I read the paper yesterday, something I often do on Sundays while drinking tea, sitting in a big comfy recliner catching up on current events. There was an article on page 8 that upset me tremendously. The Washington Post's Robert Barnes reported on funeral picketers testing the limits of free speech. What caught my eye, as I preferred not to read the article yet, I just knew how I would react to it- was the photo that accompanied the report.
A solemn soldier, Retired Army Maj. Gen. Bill Branson standing at salute in front of a group of hate-filled-in-God's-name picketers. His steadfast stance in the face of adversity was very reassuring and encouraged me to digest the article as best I could. It was very difficult to read and still this morning, I am affected. How can it be, I am left to wonder- that in our most vulnerable hours, we can no longer expect peace at a funeral?

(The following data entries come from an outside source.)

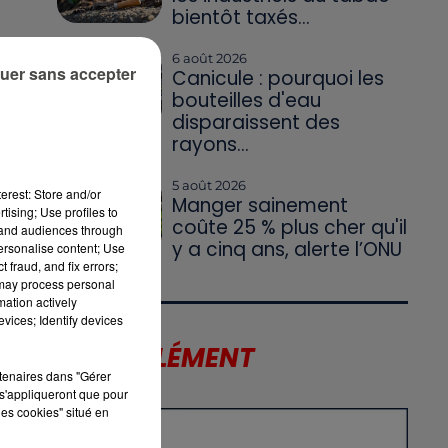
bientôt taxés...
6 août 2026
uer sans accepter
Canicule : pourquoi les
bouteilles d'eau
disparaissent des
rayons...
5 août 2026
erest: Store and/or
Manger sainement
tising; Use profiles to
coûte 25 % plus cher qu'il
tand audiences through
y a cinq ans, alerte l’ONU
personalise content; Use
 fraud, and fix errors;
 may process personal
mation actively
vices; Identify devices
LE SUPPLÉMENT
rtenaires dans "Gérer
s'appliqueront que pour
les cookies" situé en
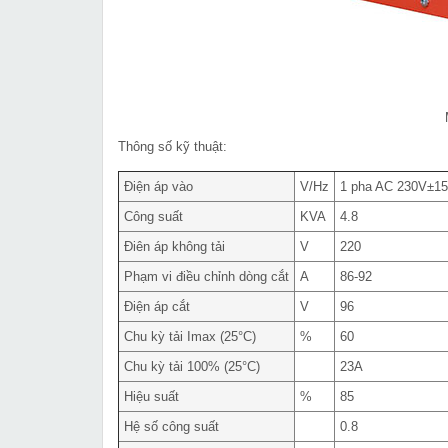
Thông số kỹ thuật:
Điện áp vào
V/Hz
1 pha AC 230V±1
Công suất
KVA
4.8
Điên áp không tải
V
220
Phạm vi điều chỉnh dòng cắt
A
86-92
Điện áp cắt
V
96
Chu kỳ tải Imax (25°C)
%
60
Chu kỳ tải 100% (25°C)
23A
Hiệu suất
%
85
Hệ số công suất
0.8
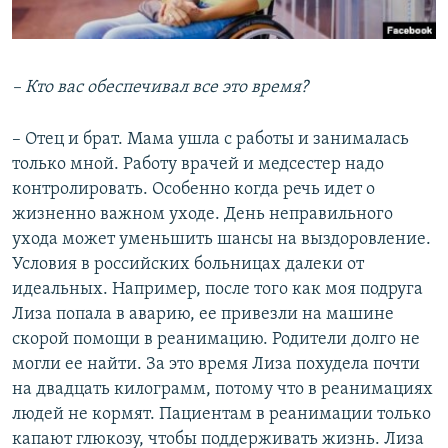
– Кто вас обеспечивал все это время?
– Отец и брат. Мама ушла с работы и занималась
только мной. Работу врачей и медсестер надо
контролировать. Особенно когда речь идет о
жизненно важном уходе. День неправильного
ухода может уменьшить шансы на выздоровление.
Условия в российских больницах далеки от
идеальных. Например, после того как моя подруга
Лиза попала в аварию, ее привезли на машине
скорой помощи в реанимацию. Родители долго не
могли ее найти. За это время Лиза похудела почти
на двадцать килограмм, потому что в реанимациях
людей не кормят. Пациентам в реанимации только
капают глюкозу, чтобы поддерживать жизнь. Лиза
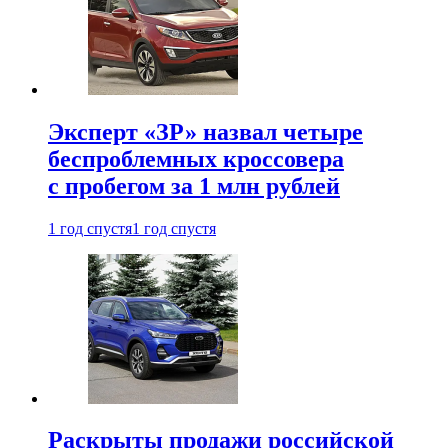
Эксперт «ЗР» назвал четыре
беспроблемных кроссовера
с пробегом за 1 млн рублей
1 год спустя
1 год спустя
Раскрыты продажи российской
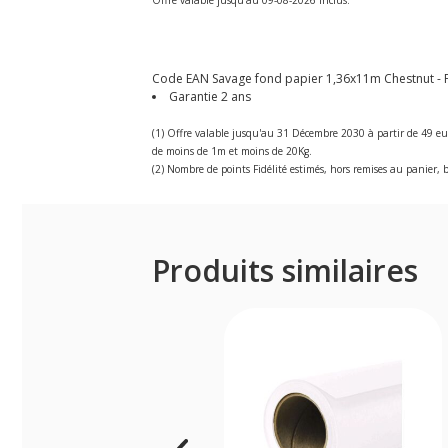
Code EAN Savage fond papier 1,36x11m Chestnut - F
Garantie 2 ans
(1) Offre valable jusqu'au 31 Décembre 2030 à partir de 49 eu
de moins de 1m et moins de 20Kg.
(2) Nombre de points Fidélité estimés, hors remises au panier, b
Produits similaires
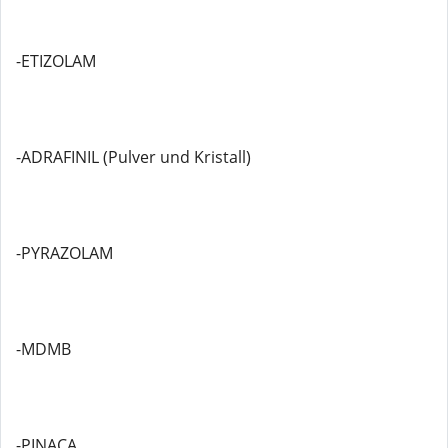
-ETIZOLAM
-ADRAFINIL (Pulver und Kristall)
-PYRAZOLAM
-MDMB
-PINACA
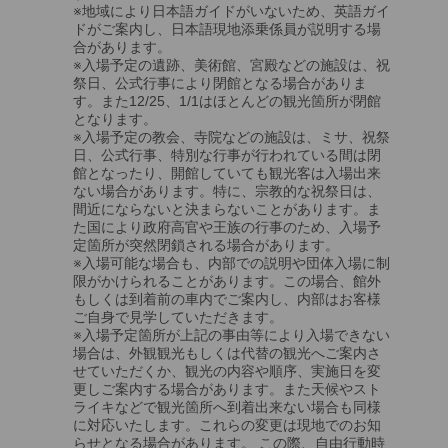
※地域により日本語ガイドがいないため、英語ガイ
ドがご案内し、日本語現地添乗係員が説明する場
合があります。
※入場予定の遺跡、美術館、宮殿などの施設は、祝
祭日、公式行事により閉館となる場合がありま
す。また12/25、1/1はほとんどの観光箇所が閉館
となります。
※入場予定の教会、寺院などの施設は、ミサ、祝祭
日、公式行事、特別な行事が行われている間は閉
館となったり、開館していても観光客は入場出来
ない場合があります。特に、宗教的な祝祭日は、
間近にならないと決まらないことがあります。ま
た国により政府高官や王族の行事のため、入場予
定箇所が突然閉鎖される場合があります。
※入場可能な場合も、内部での説明や団体入場に制
限がかけられることがあります。この場合、館外
もしくは到着前の車内でご案内し、内部はお客様
ご自身で見学していただきます。
※入場予定箇所が上記の事由等により入場できない
場合は、外観観光もしくは代替の観光へご案内さ
せていただくか、観光の内容や順序、実施日を変
更しご案内する場合があります。また天候やスト
ライキなどで観光箇所へ到着出来ない場合も同様
に対応いたします。これらの変更は現地でのお知
らせとなる場合があります。 この際、自由行動時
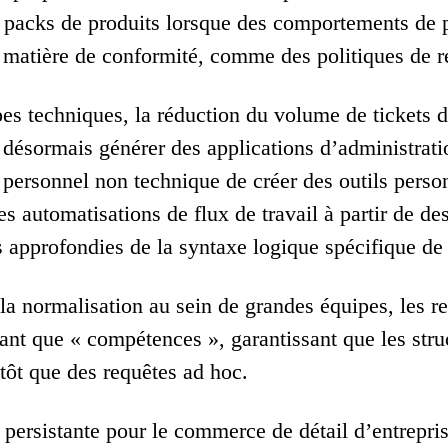
 packs de produits lorsque des comportements de pa
 matière de conformité, comme des politiques de 
pes techniques, la réduction du volume de tickets d
 désormais générer des applications d’administratio
 personnel non technique de créer des outils perso
des automatisations de flux de travail à partir de d
 approfondies de la syntaxe logique spécifique de
la normalisation au sein de grandes équipes, les r
ant que « compétences », garantissant que les struc
utôt que des requêtes ad hoc.
 persistante pour le commerce de détail d’entrepri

Mourning, grieving becomes as the experts say "complicated" when a life ends suddenly, when a young person dies before their time, their natural end. The ceremony then becomes more than just a rite of passage, it is a life line of support. The burden of learning that your child will never walk through your door again, will never sit at your table, will never come home from war, will never have children, will never...is too much to bear alone. It is then when you realize you need your community, your friends and family to help bear the weight of the burden for you, until one day- on borrowed strength, you can stand again on your own and go on with life.
I cannot imagine what the hundreds of families who have lost their soldier sons and daughters must have felt, when on top of all their grief and unbearable pain- they had to bear as well, cruelty from a group who are motivated by fear and hate, who felt safe and well within the law and their rights to freedom of speech to desecrate a soldier's ceremony of honor.

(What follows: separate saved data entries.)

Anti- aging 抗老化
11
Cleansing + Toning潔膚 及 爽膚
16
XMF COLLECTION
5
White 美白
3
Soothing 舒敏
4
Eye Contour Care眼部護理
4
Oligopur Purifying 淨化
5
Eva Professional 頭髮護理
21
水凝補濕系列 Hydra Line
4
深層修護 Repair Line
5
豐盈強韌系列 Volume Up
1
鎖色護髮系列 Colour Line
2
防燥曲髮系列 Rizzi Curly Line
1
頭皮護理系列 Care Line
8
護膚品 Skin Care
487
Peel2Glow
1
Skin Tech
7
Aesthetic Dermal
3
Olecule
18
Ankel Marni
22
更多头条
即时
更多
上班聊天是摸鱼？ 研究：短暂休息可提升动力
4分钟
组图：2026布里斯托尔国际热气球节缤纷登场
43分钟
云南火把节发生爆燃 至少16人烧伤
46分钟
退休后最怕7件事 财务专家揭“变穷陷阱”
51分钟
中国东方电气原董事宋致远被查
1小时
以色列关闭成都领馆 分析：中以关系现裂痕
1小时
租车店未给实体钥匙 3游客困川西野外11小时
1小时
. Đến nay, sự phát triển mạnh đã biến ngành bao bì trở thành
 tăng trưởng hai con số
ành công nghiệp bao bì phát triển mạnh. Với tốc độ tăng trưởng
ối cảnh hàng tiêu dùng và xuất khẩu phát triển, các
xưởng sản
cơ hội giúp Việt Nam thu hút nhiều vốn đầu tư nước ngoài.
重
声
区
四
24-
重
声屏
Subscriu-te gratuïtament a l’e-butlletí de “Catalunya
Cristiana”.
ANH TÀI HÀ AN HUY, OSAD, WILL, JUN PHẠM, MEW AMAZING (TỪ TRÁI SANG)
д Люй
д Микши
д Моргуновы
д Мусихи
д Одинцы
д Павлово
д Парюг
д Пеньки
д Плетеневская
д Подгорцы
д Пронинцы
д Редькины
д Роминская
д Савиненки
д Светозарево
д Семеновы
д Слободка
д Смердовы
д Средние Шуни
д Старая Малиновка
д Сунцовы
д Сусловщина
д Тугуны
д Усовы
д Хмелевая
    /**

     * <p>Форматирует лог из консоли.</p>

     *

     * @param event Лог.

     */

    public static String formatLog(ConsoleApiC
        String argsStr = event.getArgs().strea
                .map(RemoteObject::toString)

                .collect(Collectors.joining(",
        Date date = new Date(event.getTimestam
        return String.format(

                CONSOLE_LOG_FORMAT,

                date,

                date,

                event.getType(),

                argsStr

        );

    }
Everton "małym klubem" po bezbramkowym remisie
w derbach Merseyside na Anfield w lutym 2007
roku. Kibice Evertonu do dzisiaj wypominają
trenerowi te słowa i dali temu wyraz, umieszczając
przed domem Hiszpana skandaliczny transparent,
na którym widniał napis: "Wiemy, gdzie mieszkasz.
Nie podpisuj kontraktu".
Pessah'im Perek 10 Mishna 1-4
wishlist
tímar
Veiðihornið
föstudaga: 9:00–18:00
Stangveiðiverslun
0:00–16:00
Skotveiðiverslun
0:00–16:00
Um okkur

Freedom of speech goes too far when it is allowed to dishonor another's right to bury with honor- their dead.
When freedom of speech inflicts physical, mental, emotional and spiritual pain on the overtly vulnerable grievers- it is no longer a freedom; it is a weapon that should be lawfully taken away from the assailants.
. In peace, in war time, all throughout history- we honor our dead by our ceremonies, it is a human right that should be upheld by the highest court.

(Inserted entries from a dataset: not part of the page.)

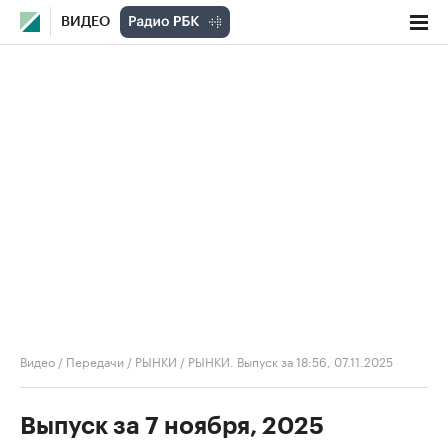
ВИДЕО
Видео
/
Передачи
/
РЫНКИ
/
РЫНКИ. Выпуск за 18:56, 07.11.2025
Выпуск за 7 ноября, 2025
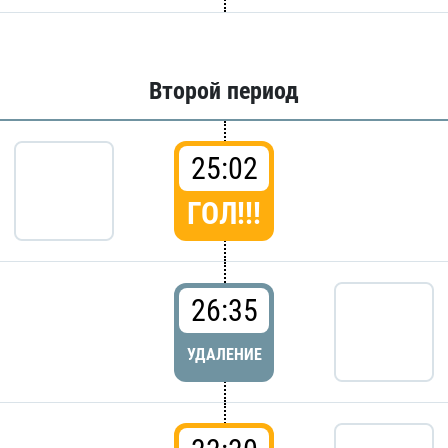
Второй период
25:02
ГОЛ!!!
26:35
УДАЛЕНИЕ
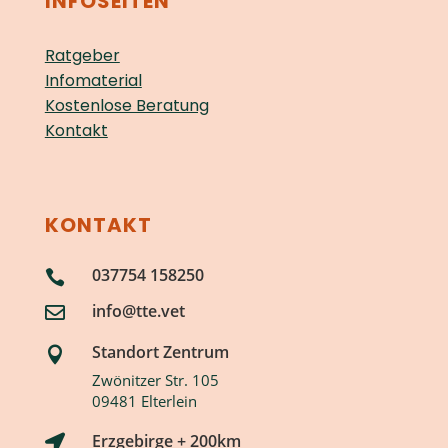
INFOSEITEN
Ratgeber
Infomaterial
Kostenlose Beratung
Kontakt
KONTAKT
037754 158250

info@tte.vet

Standort Zentrum

Zwönitzer Str. 105
09481 Elterlein
Erzgebirge + 200km

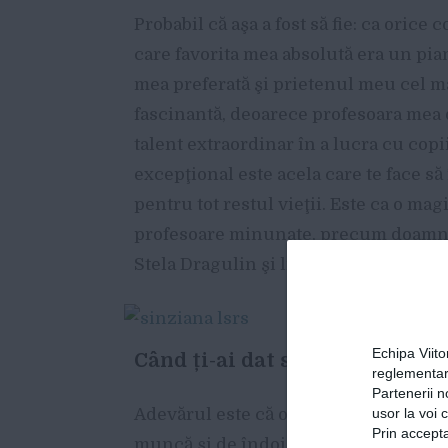
Probabil că aşa a fost să fie: ca orice
care favorita mea absolută era un pian
mea preferată şi prietenul meu cel ma
fascinantă, deoarece profesoara mea
talent extraordinar în a lucra cu cop
excepţional este acela care te face s
pentru tot restul vieţii. Este ca o ma
profesoare minunate, precum doamn
Stela Dragulin şi lista continuă să se
Echipa Viit
Când ți-ai dat seama că poți 
reglementar
Partenerii n
usor la voi 
Adevărul este că o astfel de confirmar
Prin accepta
muncă şi de îndoială. Pregătirea pen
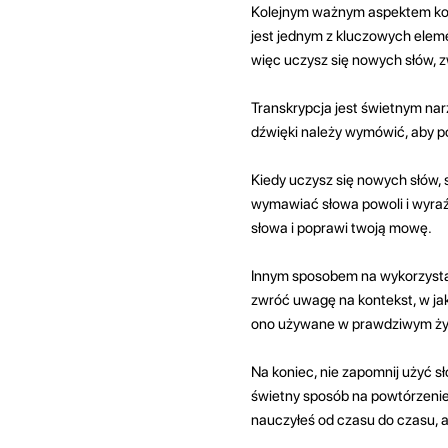
Kolejnym ważnym aspektem kor
jest jednym z kluczowych eleme
więc uczysz się nowych słów,
Transkrypcja jest świetnym na
dźwięki należy wymówić, aby 
Kiedy uczysz się nowych słów,
wymawiać słowa powoli i wyra
słowa i poprawi twoją mowę.
Innym sposobem na wykorzystani
zwróć uwagę na kontekst, w jak
ono używane w prawdziwym życi
Na koniec, nie zapomnij użyć sł
świetny sposób na powtórzenie 
nauczyłeś od czasu do czasu, a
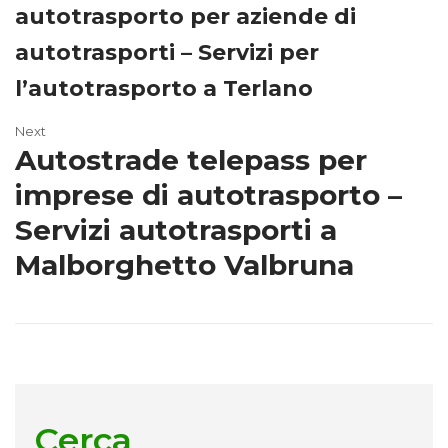
autotrasporto per aziende di
autotrasporti – Servizi per
l’autotrasporto a Terlano
Next
Autostrade telepass per
imprese di autotrasporto –
Servizi autotrasporti a
Malborghetto Valbruna
Cerca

(I realize I probably made the same point over and over- I tried to write this just like I would say it, but...I couldn't. I wrote and re-wrote too many times... In my time of great need, when Taps was played and made me know there was a sanctity all among us and echoing from the past, at the very least I was allowed that somber solitude, the stillness of every tongue in the moment of silence before the guns went off and even after- I was allowed a ceremony to bury someone that wore a uniform for you, but was a son to me. It was a deeply respectful and moving honor to his service and his life. That article made me realize what a blessing the funeral was, I never thought I'd be thankful for it, but it does and did somewhat , give me and mine- peace, I pray we all speak up. I had to say something, it is simply not right to deny a family peace at the time of it's last ceremony with their loved one. )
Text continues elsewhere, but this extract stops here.